The European Gaming and Betting Association (EGBA) yesterday issued a statement in which it warned officials in Germany against implementing a proposed 5.3% federal tax on all online poker and slot stakes.

The Brussels-headquartered trade group detailed that the proposition from the German Bundesrat would breach European Union laws on state aid and additionally undermine the objectives of the country’s New State Treaty on Gambling, which is set to inaugurate a completely new licensing, regulatory and taxation regime for land-based and online gaming operations.

Unplanned upshot:

The EGBA moreover stated that the suggested tax could furthermore have the unintended consequence of giving an unfair advantage to land-based gaming operations while pushing remote players away from licensed and regulated sites towards offshore domains not subject to the duty. In making this latter claim, the organization cited a study from German research group Goldmedia that forecast up to 49% of local online gamblers could migrate to unregulated websites should the proposed tariff be implemented.

Read a statement from the EGBA…

“Players outside of the regulated market would be deprived of the protection of German consumer laws, rendering the proposed tax incompatible with the key objective of the country’s new online gambling regulation due to enter into force on July 1, 2021.”

Biased benefit:

The EGBA also disclosed that the envisioned tariff would grant a ‘substantial tax advantage’ to land-based operators that could reach as high as €290 million ($348 million) every year in the state of Bavaria alone.
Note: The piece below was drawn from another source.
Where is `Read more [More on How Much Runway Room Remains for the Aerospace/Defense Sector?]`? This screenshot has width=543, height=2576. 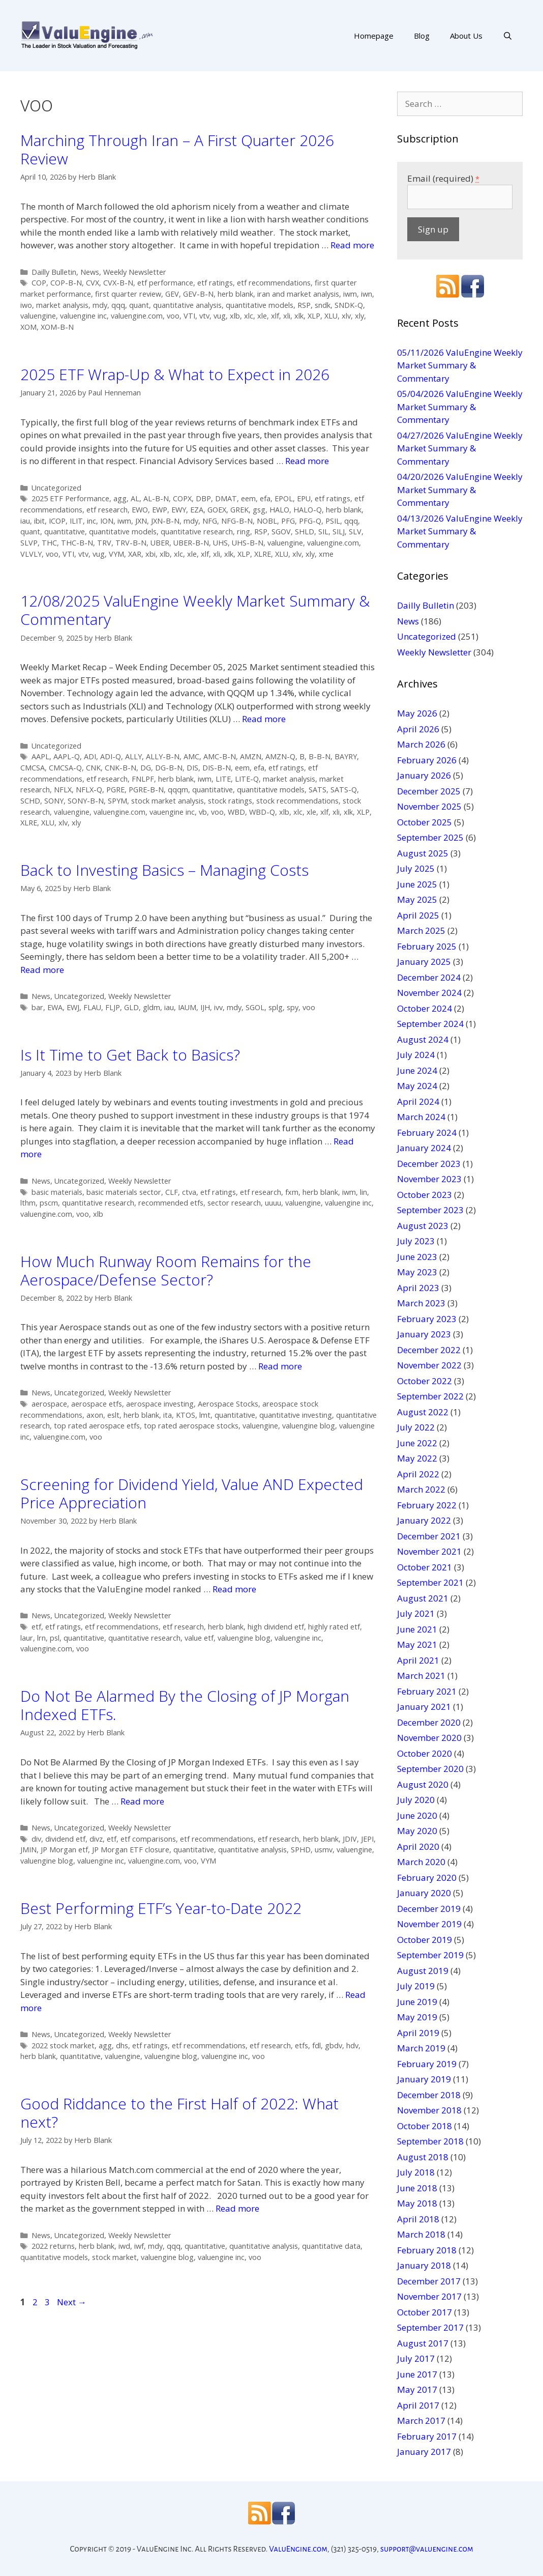
Read more [More on How Much Runway Room Remains for the Aerospace/Defense Sector?] is located at coordinates (280, 1366).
It declared that such a move would equate to a ‘punitive’ punishment against German iGaming providers and see online poker and slots taxed at rates that were up to five times higher than those levied against equivalent land-based casinos.

Alteration appeal:

The influential organization proclaimed that it had already shared its concerns regarding the proposed iGaming levy with the European Commission and is now urging the 69 members of the German Bundesrat ‘to reconsider the proposed tax measure when it is debated’ over the course of the next few weeks.

The EGBA’s statement read…

“Alternative tax rates more closely aligned to those imposed by other European Union member states would ensure that the overwhelming majority of German players use licensed websites and benefit from the protection of German consumer laws in line with the key objective of the country’s new online gambling regulation.”

Earned equilibrium:

Maarten Haijer serves as the Secretary General for the EGBA and he used the statement to welcome the regulation of the German iGaming market under the New State Treaty on Gambling and pronounce ‘that an online gambling tax will need to be paid’. However, he furthermore asserted that officials should endeavor to establish a rate that ‘strikes the right balance’ between bringing in revenues for the states and ‘meeting the needs of the German consumer’.

Read a statement from Haijer…

“Should the measure go ahead as proposed, we will have to consider all available options including filing a state aid complaint with the European Commission.”